#### Source data:
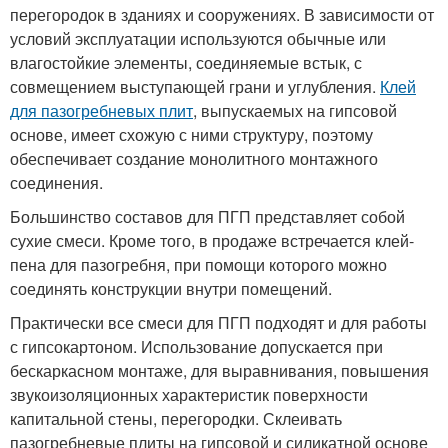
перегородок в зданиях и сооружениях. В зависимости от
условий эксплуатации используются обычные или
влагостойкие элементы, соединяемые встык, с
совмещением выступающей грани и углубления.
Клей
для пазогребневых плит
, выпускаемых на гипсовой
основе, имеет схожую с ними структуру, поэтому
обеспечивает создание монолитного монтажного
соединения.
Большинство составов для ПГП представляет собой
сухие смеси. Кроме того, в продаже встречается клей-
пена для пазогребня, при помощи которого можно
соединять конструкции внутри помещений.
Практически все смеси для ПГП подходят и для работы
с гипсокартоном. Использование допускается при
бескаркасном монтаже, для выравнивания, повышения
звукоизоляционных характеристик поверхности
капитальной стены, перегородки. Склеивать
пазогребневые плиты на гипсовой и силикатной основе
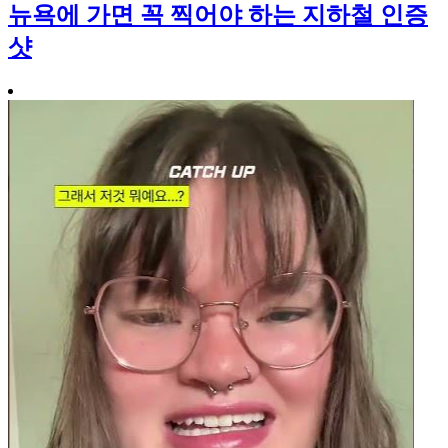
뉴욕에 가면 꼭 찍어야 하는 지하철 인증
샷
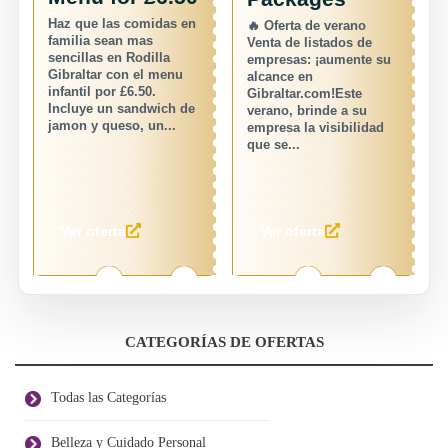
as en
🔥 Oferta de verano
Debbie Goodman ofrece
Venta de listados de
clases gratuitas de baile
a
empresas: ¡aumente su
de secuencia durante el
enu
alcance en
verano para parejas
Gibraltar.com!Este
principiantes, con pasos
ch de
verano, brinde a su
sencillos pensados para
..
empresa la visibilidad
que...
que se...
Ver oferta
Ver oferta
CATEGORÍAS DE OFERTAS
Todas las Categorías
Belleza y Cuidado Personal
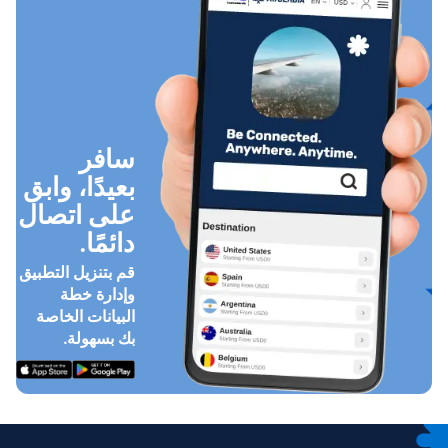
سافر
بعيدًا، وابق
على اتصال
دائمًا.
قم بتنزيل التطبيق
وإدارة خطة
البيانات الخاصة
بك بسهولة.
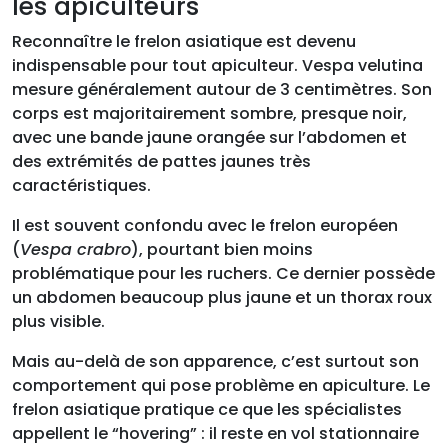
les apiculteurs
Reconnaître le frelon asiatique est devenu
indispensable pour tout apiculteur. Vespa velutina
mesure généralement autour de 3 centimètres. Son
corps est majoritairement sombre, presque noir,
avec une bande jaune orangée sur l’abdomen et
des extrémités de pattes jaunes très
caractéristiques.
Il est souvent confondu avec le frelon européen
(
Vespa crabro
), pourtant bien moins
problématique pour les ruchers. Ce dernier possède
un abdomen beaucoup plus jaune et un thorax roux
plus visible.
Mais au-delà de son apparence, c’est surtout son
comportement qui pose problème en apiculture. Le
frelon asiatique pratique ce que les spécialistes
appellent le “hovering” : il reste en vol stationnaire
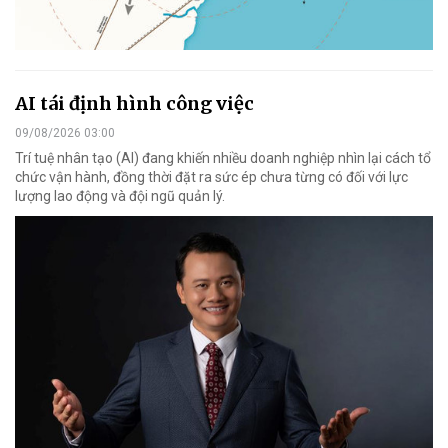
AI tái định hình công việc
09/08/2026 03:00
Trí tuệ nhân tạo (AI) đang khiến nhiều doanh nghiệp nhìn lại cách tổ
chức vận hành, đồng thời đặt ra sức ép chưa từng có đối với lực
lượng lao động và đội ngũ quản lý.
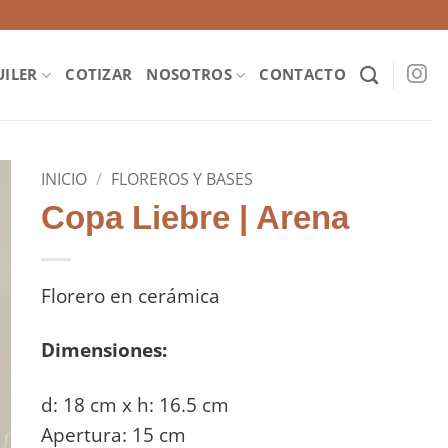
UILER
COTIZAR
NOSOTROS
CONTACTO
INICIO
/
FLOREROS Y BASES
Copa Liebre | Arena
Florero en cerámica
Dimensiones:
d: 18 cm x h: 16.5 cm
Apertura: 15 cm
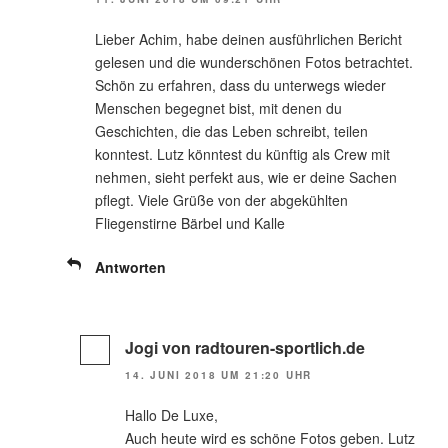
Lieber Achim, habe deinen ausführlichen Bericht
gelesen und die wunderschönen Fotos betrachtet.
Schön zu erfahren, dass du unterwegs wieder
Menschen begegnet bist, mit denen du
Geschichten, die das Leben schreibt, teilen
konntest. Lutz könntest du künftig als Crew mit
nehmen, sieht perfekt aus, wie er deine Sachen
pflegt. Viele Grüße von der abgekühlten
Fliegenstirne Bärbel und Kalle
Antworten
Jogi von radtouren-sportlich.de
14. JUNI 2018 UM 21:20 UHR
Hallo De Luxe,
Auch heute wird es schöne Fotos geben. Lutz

#### Assigned task:
Starting at the line with "les apiculteurs" in the entries above, write out every line exactly until the line with "Apertura: 15 cm" has been written. Include no pictures and nothing more.

#### Response to the exercise:
les apiculteurs
Reconnaître le frelon asiatique est devenu
indispensable pour tout apiculteur. Vespa velutina
mesure généralement autour de 3 centimètres. Son
corps est majoritairement sombre, presque noir,
avec une bande jaune orangée sur l’abdomen et
des extrémités de pattes jaunes très
caractéristiques.
Il est souvent confondu avec le frelon européen
(
Vespa crabro
), pourtant bien moins
problématique pour les ruchers. Ce dernier possède
un abdomen beaucoup plus jaune et un thorax roux
plus visible.
Mais au-delà de son apparence, c’est surtout son
comportement qui pose problème en apiculture. Le
frelon asiatique pratique ce que les spécialistes
appellent le “hovering” : il reste en vol stationnaire
AI tái định hình công việc
09/08/2026 03:00
Trí tuệ nhân tạo (AI) đang khiến nhiều doanh nghiệp nhìn lại cách tổ
chức vận hành, đồng thời đặt ra sức ép chưa từng có đối với lực
lượng lao động và đội ngũ quản lý.
UILER
COTIZAR
NOSOTROS
CONTACTO
INICIO
/
FLOREROS Y BASES
Copa Liebre | Arena
Florero en cerámica
Dimensiones:
d: 18 cm x h: 16.5 cm
Apertura: 15 cm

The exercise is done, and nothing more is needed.